Two capacitors \(\mathrm{C}_1=3 \mu \mathrm{F}\) and \(\mathrm{C}_2=2 \mu \mathrm{F}\) are connected in series across d.c. source of \(100 \mathrm{~V}\). The ratio of the potential across \(C_2\) to \(C_1\) is

\(\begin{array}{ll}
\therefore \quad & \mathrm{C}_1=3 \mu \mathrm{F} \text { and } \mathrm{C}_2=2 \mu \mathrm{F} \\
& \mathrm{C}_{\text {series }}=\frac{\mathrm{C}_1 \mathrm{C}_2}{\mathrm{C}_1+\mathrm{C}_2}=\frac{6}{5} \mu \mathrm{F} \\
& \text { Also, } \mathrm{Q}=\mathrm{CV} \\
\mathrm{Q} & =\mathrm{C}_{\text {series }} \times \mathrm{V} \\
& =\frac{6}{5} \times 100=120 \mu \mathrm{C}
\end{array}\)
\(\mathrm{Q}\) will be the same across both the capacitors as they are in series.

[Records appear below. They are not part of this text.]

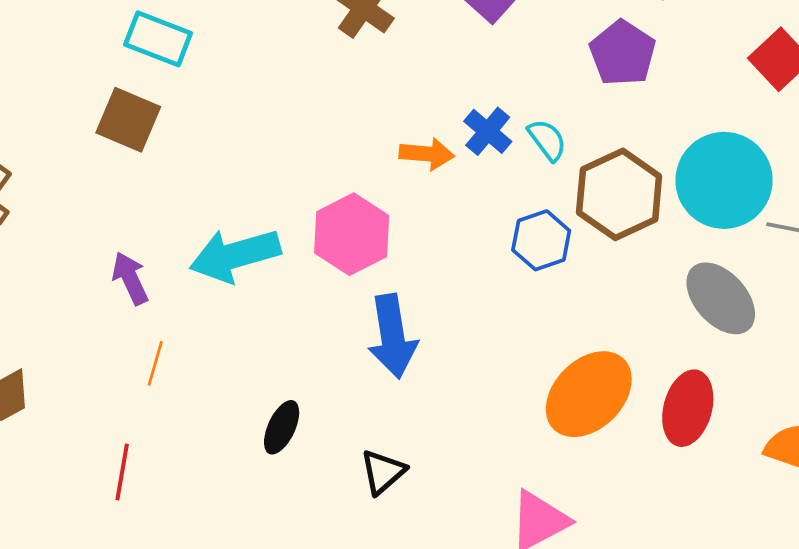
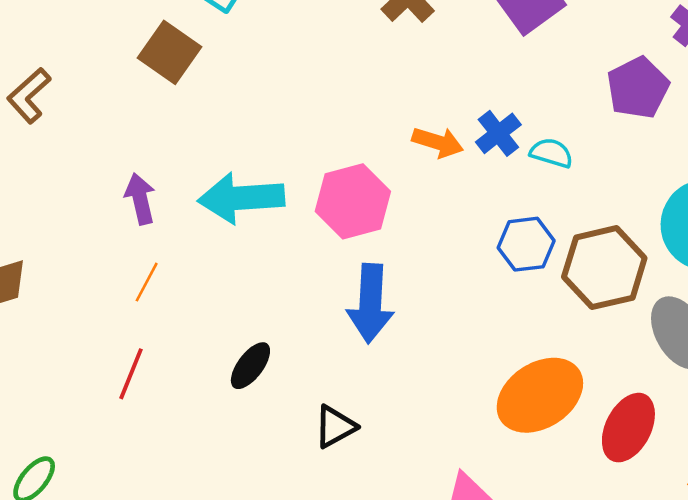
cyan semicircle: (547, 140) -> (551, 153), turned -48
brown hexagon: (619, 194) -> (604, 268), moved
red line: (122, 472) -> (131, 374), moved

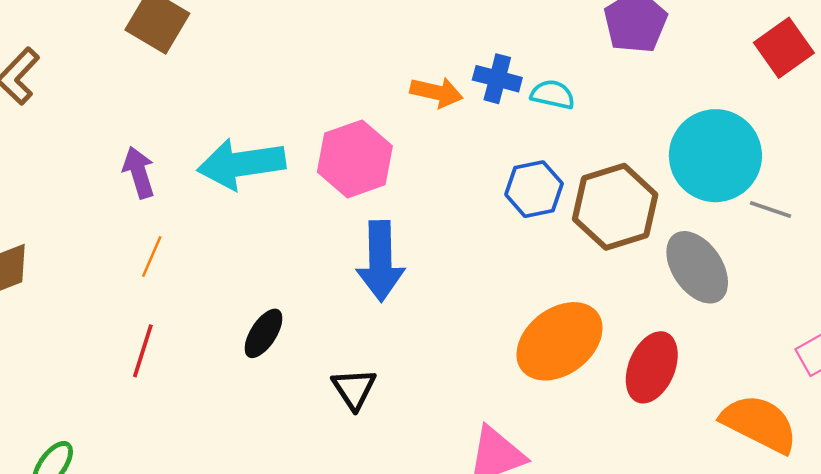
blue cross: (498, 133) -> (497, 79), turned -33
black triangle: (335, 427) -> (354, 389), turned -30

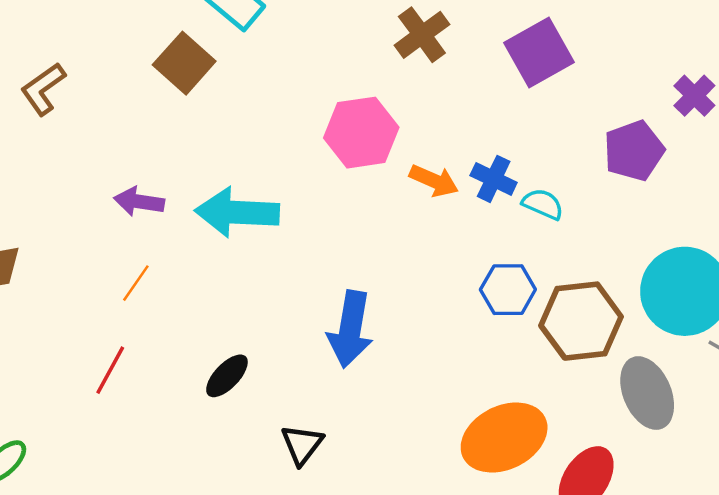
pink hexagon: (355, 159) -> (361, 133), moved
purple arrow: (139, 172) -> (139, 202), turned -75

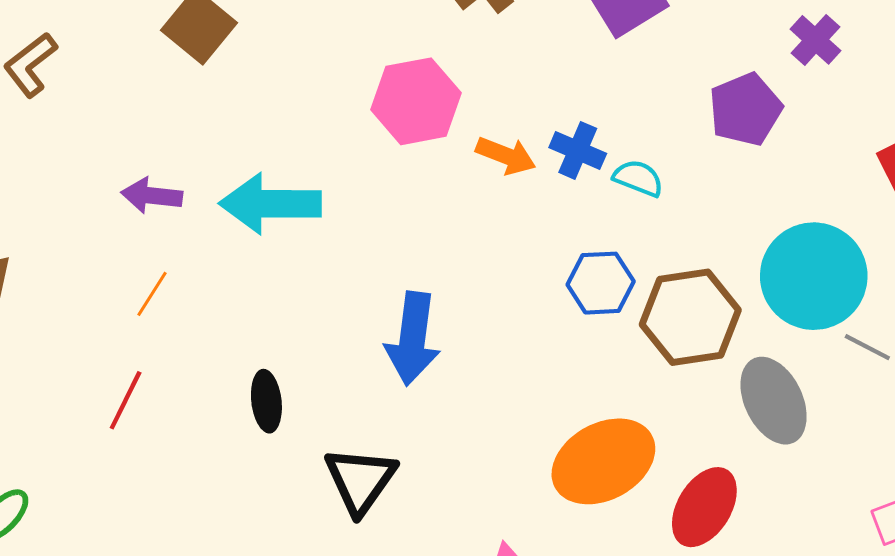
black ellipse: (227, 376) -> (266, 401), turned -48
black triangle: (302, 445) -> (360, 480), size x1.4

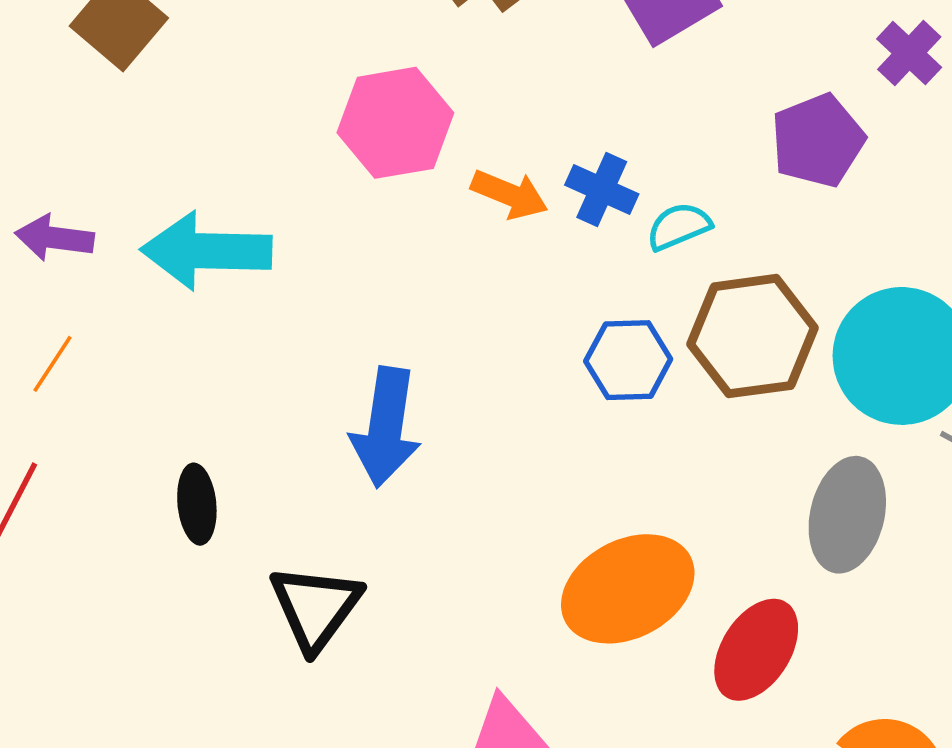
cyan semicircle: (638, 178) -> (679, 226), turned -45
brown hexagon: (690, 317) -> (753, 336), moved
gray ellipse: (774, 401) -> (847, 515), turned 38

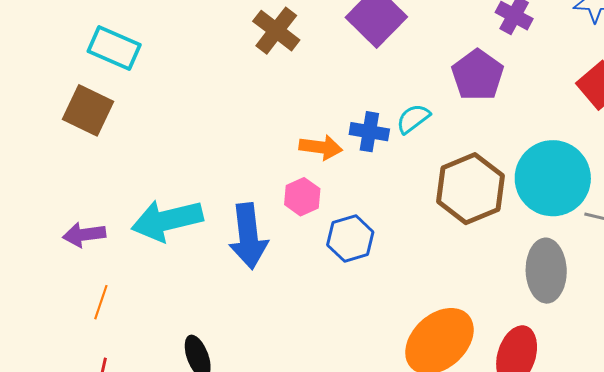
pink hexagon: (395, 123) -> (302, 197), moved, size x0.6
cyan semicircle: (679, 226) -> (413, 119), moved
blue hexagon: (628, 360) -> (350, 239), moved
blue arrow: (386, 427) -> (248, 236), moved

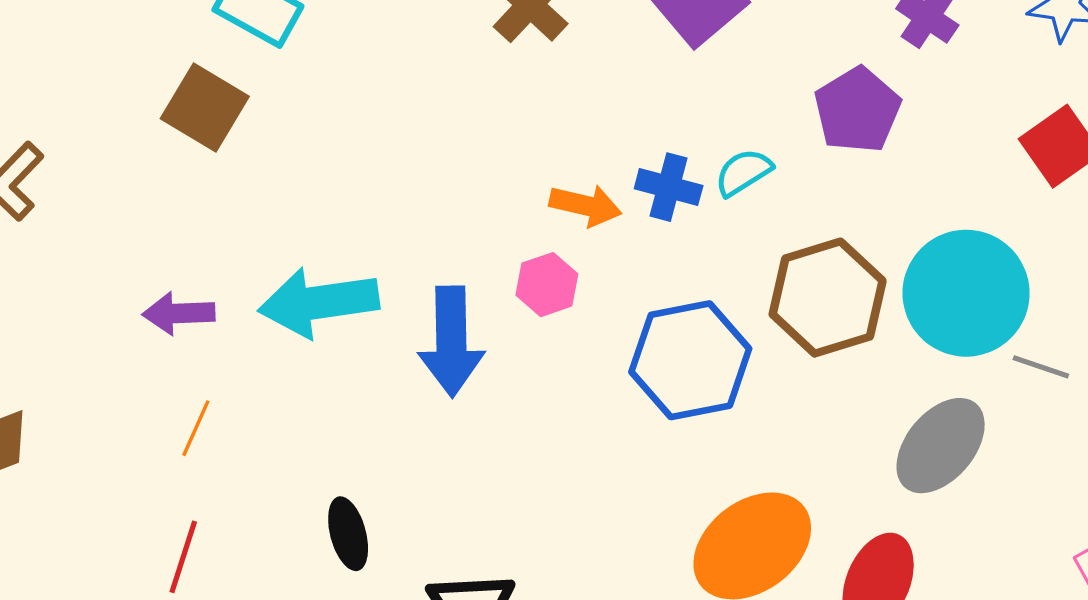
blue hexagon: (350, 239) -> (690, 360), moved, size x1.5
gray ellipse: (546, 271) -> (941, 446), turned 36

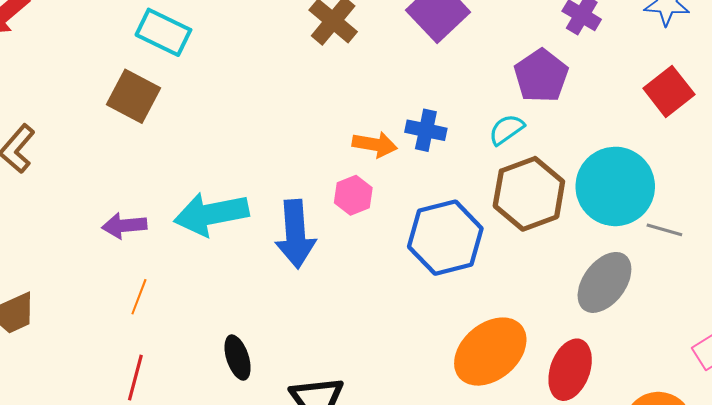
cyan semicircle: (743, 172) -> (506, 130), moved

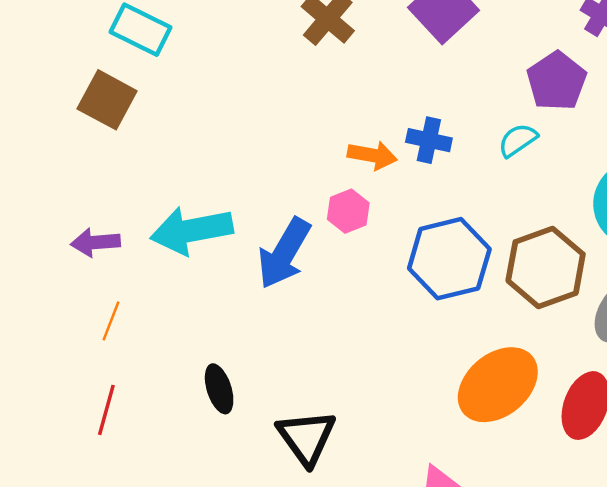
brown hexagon: (529, 194) -> (546, 267), moved
blue arrow: (295, 234) -> (284, 253), turned 34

\(\therefore \quad\) Potential across capacitors,
\(\begin{aligned}
& \mathrm{V}_1=\frac{\mathrm{Q}}{\mathrm{C}_1}=\frac{120}{3}=40 \mathrm{~V} \\
& \mathrm{~V}_2=\frac{\mathrm{Q}}{\mathrm{C}_2}=\frac{120}{2}=60 \mathrm{~V} \\
& \therefore \quad \mathrm{V}_2: \mathrm{V}_1=60: 40=3: 2
\end{aligned}\)